Stefan Baral, an infectious disease epidemiologist at Johns Hopkins School of Public Health, said he supported adaptive interventions to protect at-risk people rather than broad lockdowns of entire populations.

He said his mother lives in Sweden and “there’s nowhere else I would have wanted my mom to be. I love my mom and I feel she’s safe there.”


A report published in the British Medical Journal titled Covid-19:

“Staggering number of extra deaths in community is not explained by covid-19″ has suggested that quarantine measures in the United Kingdom as a result of the new coronavirus may have already killed more UK seniors than the coronavirus has during the months of April and May.

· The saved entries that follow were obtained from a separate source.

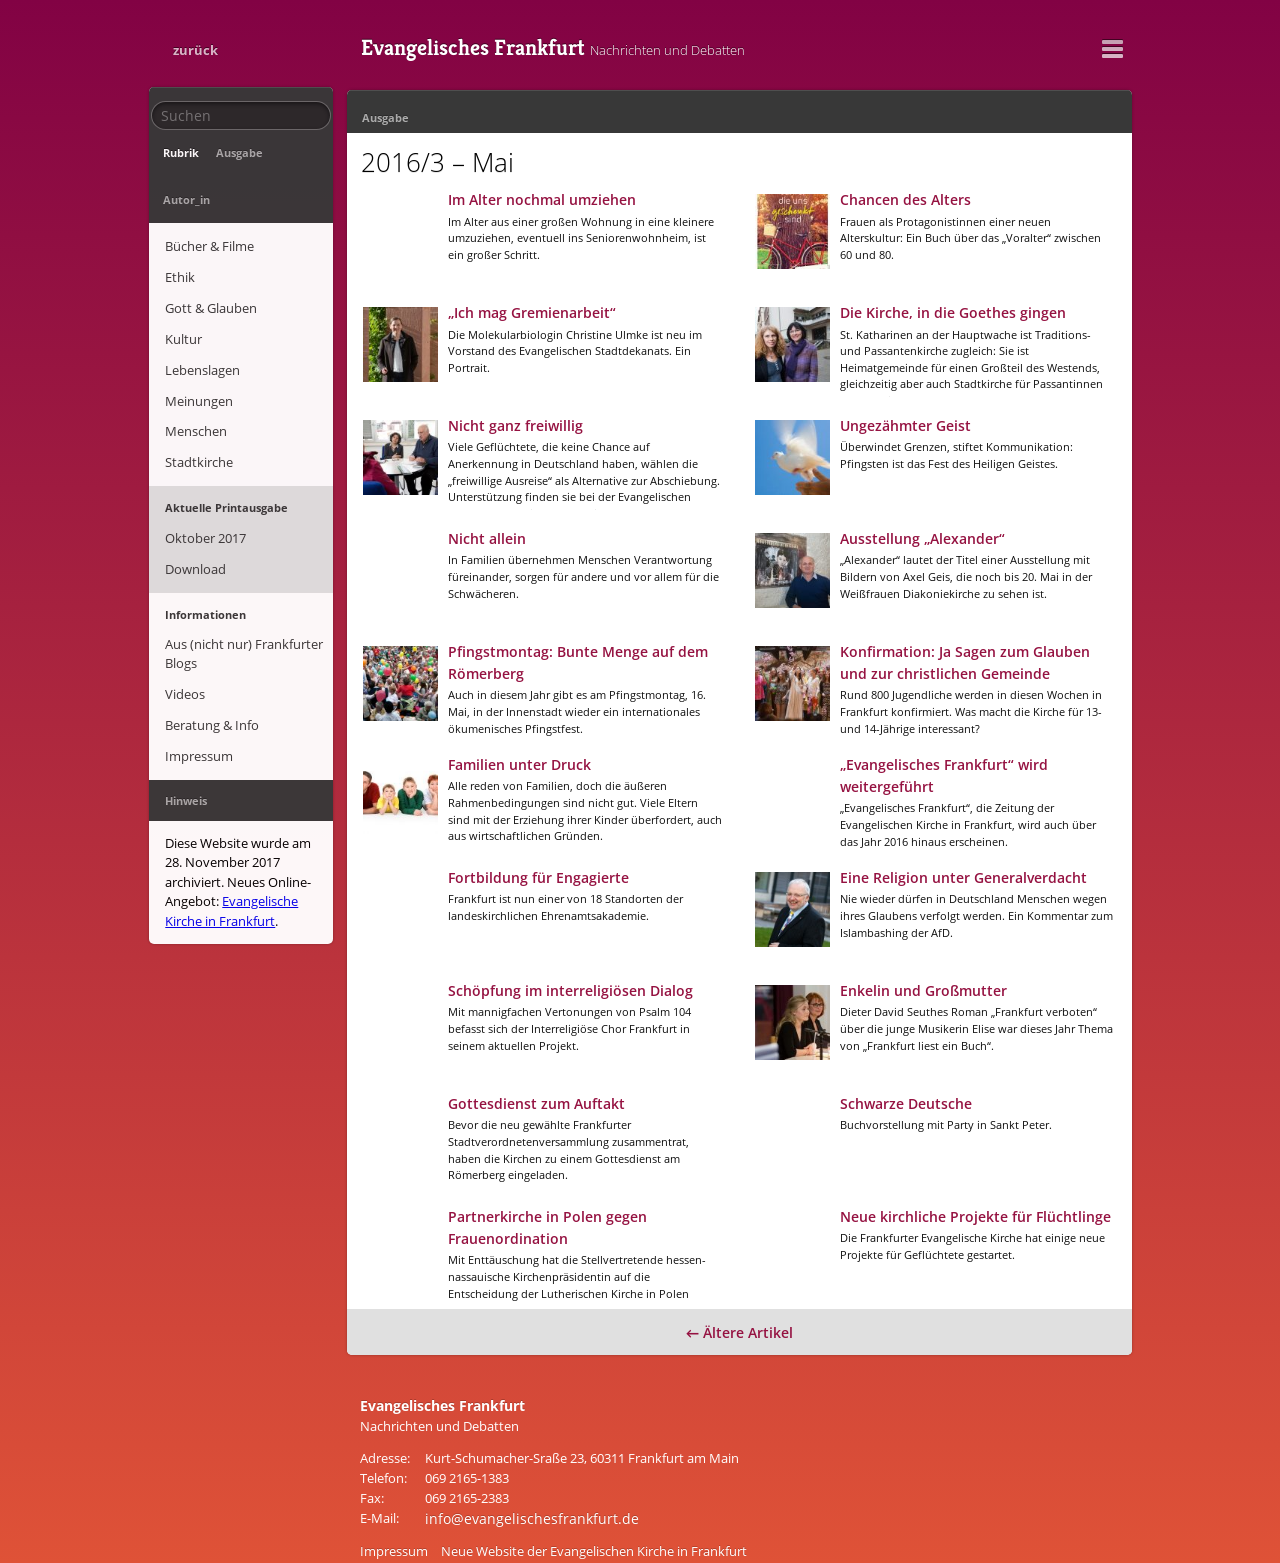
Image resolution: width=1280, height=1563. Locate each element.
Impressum (198, 652)
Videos (184, 598)
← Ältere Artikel (740, 1300)
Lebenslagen (201, 302)
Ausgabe (230, 152)
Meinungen (198, 329)
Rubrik (180, 152)
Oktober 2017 (204, 454)
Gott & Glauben (210, 248)
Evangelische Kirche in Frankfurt (230, 802)
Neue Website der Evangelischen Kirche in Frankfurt (594, 1516)
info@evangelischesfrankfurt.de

According to the data, Covid-19 only accounts for 10,000 of the 30,000 excess deaths that have been recorded in senior care facilities during the height of the pandemic.

The article suggests and also quotes British Health officials stating that these unexplained deaths may have occurred because Quarantine measures have prevented seniors from accessing the health care that they need.

Bhattacharya has also cited an estimate from the United Nations World Food Program indicating that pandemic lockdowns causing breaks in the food chain are expected to push 135 million people into severe hunger and starvation by the end of this year.

These are just a few many examples and concerns the declaration is referring to.

Another perspective on these survival rates? According to Professor Robyn Lucas, head of the National Centre for Epidemiology and Population Health at the Australian National University,

Survival rates and the percentage of the population who have not died are two very different numbers:

“They are using the whole population, rather than the number who have diagnosed infection. So this is not really ‘survival’ – to survive a disease you have to have the disease in the first place,” Prof Lucas told AAP FactCheck in an email.